Stored records
####

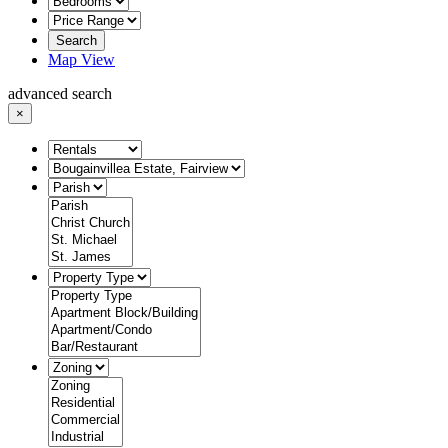
Search
Map View
advanced search
×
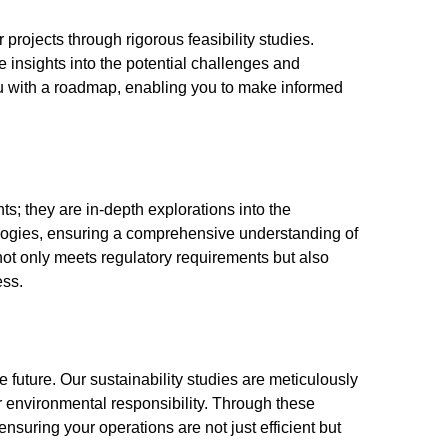
 projects through rigorous feasibility studies.
e insights into the potential challenges and
ou with a roadmap, enabling you to make informed
; they are in-depth explorations into the
ogies, ensuring a comprehensive understanding of
 not only meets regulatory requirements but also
ess.
e future. Our sustainability studies are meticulously
r environmental responsibility. Through these
nsuring your operations are not just efficient but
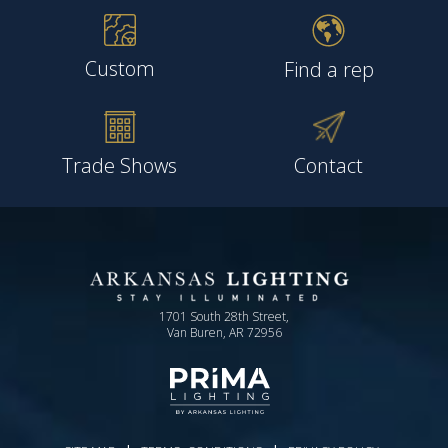
Custom
Find a rep
Trade Shows
Contact
1701 South 28th Street,
Van Buren, AR 72956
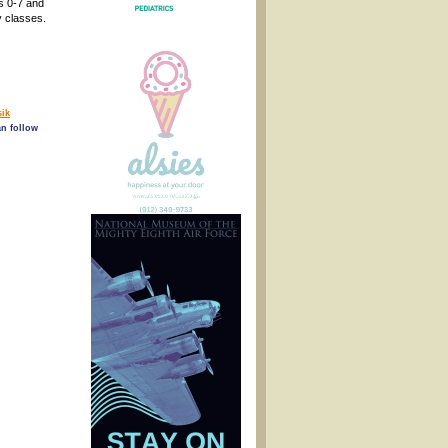
s 0-7 and
y classes.
ik
an follow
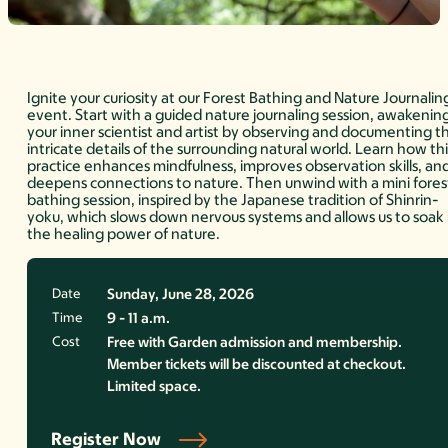
Ignite your curiosity at our Forest Bathing and Nature Journalin
event. Start with a guided nature journaling session, awakenin
your inner scientist and artist by observing and documenting t
intricate details of the surrounding natural world. Learn how thi
practice enhances mindfulness, improves observation skills, an
deepens connections to nature. Then unwind with a mini fores
bathing session, inspired by the Japanese tradition of Shinrin-
yoku, which slows down nervous systems and allows us to soak 
the healing power of nature.
Date
Sunday, June 28, 2026
Time
9 - 11 a.m.
Cost
Free with Garden admission and membership.
Member tickets will be discounted at checkout.
Limited space.
Register Now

####

● **PROBLEM TO WORK ON**
Write the records out in full, word for word; leave every picture behind.

● **SOLUTION FOR THIS EXERCISE**
Search
Map View
advanced search
×
 projects through rigorous feasibility studies.
e insights into the potential challenges and
ou with a roadmap, enabling you to make informed
; they are in-depth explorations into the
ogies, ensuring a comprehensive understanding of
 not only meets regulatory requirements but also
ess.
e future. Our sustainability studies are meticulously
r environmental responsibility. Through these
nsuring your operations are not just efficient but
Custom
Find a rep
Trade Shows
Contact
1701 South 28th Street,
Van Buren, AR 72956
s 0-7 and
y classes.
ik
an follow
Ignite your curiosity at our Forest Bathing and Nature Journalin
event. Start with a guided nature journaling session, awakenin
your inner scientist and artist by observing and documenting t
intricate details of the surrounding natural world. Learn how thi
practice enhances mindfulness, improves observation skills, an
deepens connections to nature. Then unwind with a mini fores
bathing session, inspired by the Japanese tradition of Shinrin-
yoku, which slows down nervous systems and allows us to soak 
the healing power of nature.
Date
Sunday, June 28, 2026
Time
9 - 11 a.m.
Cost
Free with Garden admission and membership.
Member tickets will be discounted at checkout.
Limited space.
Register Now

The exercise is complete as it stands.